Bug 569244 – Support for tsa/dza (U+0C58/9) and lu/luu-matras (U+0C62/3,U+0CE2/3) in Telugu & Kannada

After an evaluation, GNOME has moved from Bugzilla to GitLab. Learn more about GitLab.
No new issues can be reported in GNOME Bugzilla anymore.
To report an issue in a GNOME project, go to GNOME GitLab.
Do not go to GNOME Gitlab for: Bluefish, Doxygen, GnuCash, GStreamer, java-gnome, LDTP, NetworkManager, Tomboy.

Bug 569244 - Support for tsa/dza (U+0C58/9) and lu/luu-matras (U+0C62/3,U+0CE2/3) in Telugu & Kannada


Summary:	Support for tsa/dza (U+0C58/9) and lu/luu-matras (U+0C62/3,U+0CE2/3) in Telug...


Status:	RESOLVED OBSOLETE

Product:	pango
Classification:	Platform
Component:	indic
Version:	1.22.x
Hardware:	Other Linux

Importance:	Normal normal
Target Milestone:	---
Assigned To:	Pango Indic
QA Contact:	pango-maint

URL:
Whiteboard:

Depends on:
Blocks:	594101

Reported:	2009-01-26 20:31 UTC by Padmanabhan V. K.
Modified:	2012-08-25 20:48 UTC

See Also:
GNOME target:	---
GNOME version:	---

Attachments
Patch to change character classes and substitute below-base forms (1.97 KB, patch) 2009-01-26 21:04 UTC, Padmanabhan V. K.	none	Details \| Review

Description Padmanabhan V. K. 2009-01-26 20:31:52 UTC

In http://svn.gnome.org/svn/pango/trunk/modules/indic/indic-ot-class-tables.c the character classes of U+0CBC is set to _xx, which is different from the way nukta is handled for other scripts where it is set to _nu.
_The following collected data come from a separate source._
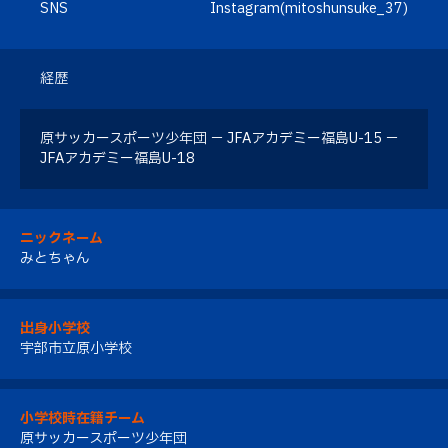
SNS
Instagram(mitoshunsuke_37)
経歴
原サッカースポーツ少年団 － JFAアカデミー福島U-15 －
JFAアカデミー福島U-18
ニックネーム
みとちゃん
出身小学校
宇部市立原小学校
小学校時在籍チーム
原サッカースポーツ少年団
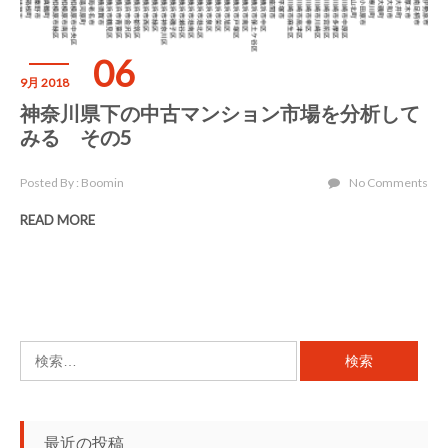
06
9月 2018
神奈川県下の中古マンション市場を分析して
みる その5
Posted By : Boomin
No Comments
READ MORE
検
索:
最近の投稿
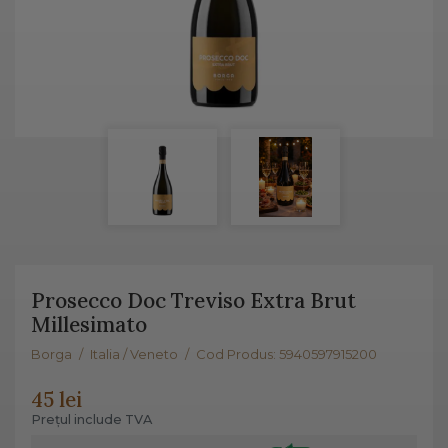
Prosecco Doc Treviso Extra Brut
Millesimato
Borga
/
Italia / Veneto
/
Cod Produs: 5940597915200
45 lei
Prețul include TVA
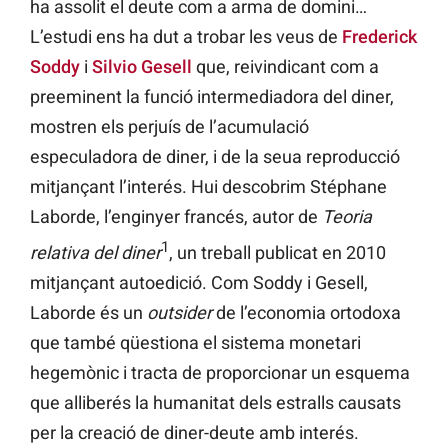
ha assolit el deute com a arma de domini…
L’estudi ens ha dut a trobar les veus de
Frederick
Soddy
i
Silvio Gesell
que, reivindicant com a
preeminent la funció intermediadora del diner,
mostren els perjuís de l’acumulació
especuladora de diner, i de la seua reproducció
mitjançant l’interés. Hui descobrim Stéphane
Laborde, l’enginyer francés, autor de
Teoria
1
relativa del diner
, un treball publicat en 2010
mitjançant autoedició. Com Soddy i Gesell,
Laborde és un
outsider
de l’economia ortodoxa
que també qüestiona el sistema monetari
hegemònic i tracta de proporcionar un esquema
que alliberés la humanitat dels estralls causats
per la creació de diner-deute amb interés.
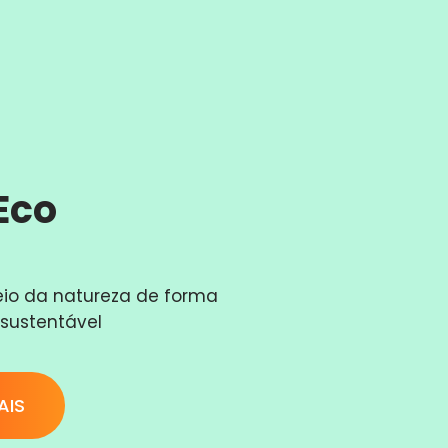
Eco
eio da natureza de forma
 sustentável
AIS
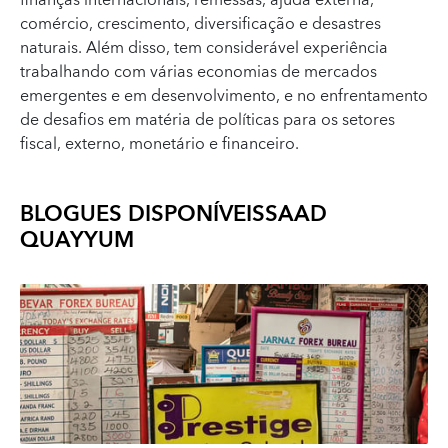
finanças internacionais, remessas, ajuda externa,
comércio, crescimento, diversificação e desastres
naturais. Além disso, tem considerável experiência
trabalhando com várias economias de mercados
emergentes e em desenvolvimento, e no enfrentamento
de desafios em matéria de políticas para os setores
fiscal, externo, monetário e financeiro.
BLOGUES DISPONÍVEIS
SAAD
QUAYYUM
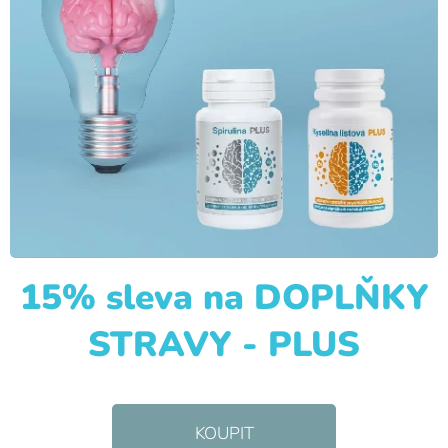
15% sleva na DOPLŇKY
STRAVY - PLUS
KOUPIT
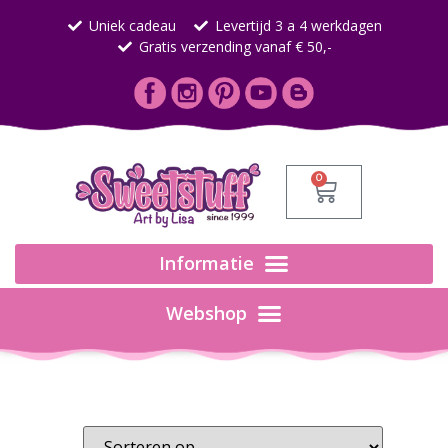
Uniek cadeau
Levertijd 3 a 4 werkdagen
Gratis verzending vanaf € 50,-
0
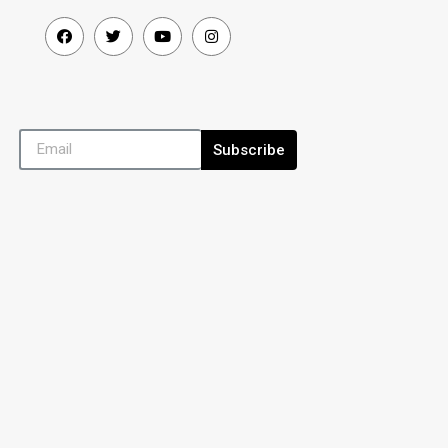
Subscribe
Was there a conscious decision taken to handle it this way?

Unicode 5.0 introduced the characters lu- & luu-matras in Kannada at U+0CE2 & U+0CE3 -- http://unicode.org/charts/PDF/Unicode-5.0/U50-0C80.pdf. Unicode 5.1 introduced the corresponding Telugu lu- & luu-matras at U+0C62 & U+0C63, and also introduced tsa & dza (alveolar variants of ca & ja) at U+0C58 & U+0C59.

However http://svn.gnome.org/svn/pango/trunk/modules/indic/indic-ot-class-tables.c sets the character classes for these code points to _xx which needs to be changed.

U+0C62/63/E2/E3's class can be set to _lm like U+0CC3/C4's is now and U+0C43/44's is requested be in bug 565599. Alternatively as they attach below the consonant they could be set to _db. These are probably never used with consonant clusters anyway.

U+0C58/U+0C59 form ligatures with vowel matras and their class should hence at least include _ct. The Pothana2000 font from http://www.kavya-nandanam.com/dload.htm includes select ligatures of U+0C58/ U+0C59 with vowel matras which don't render properly with their class set to _xx.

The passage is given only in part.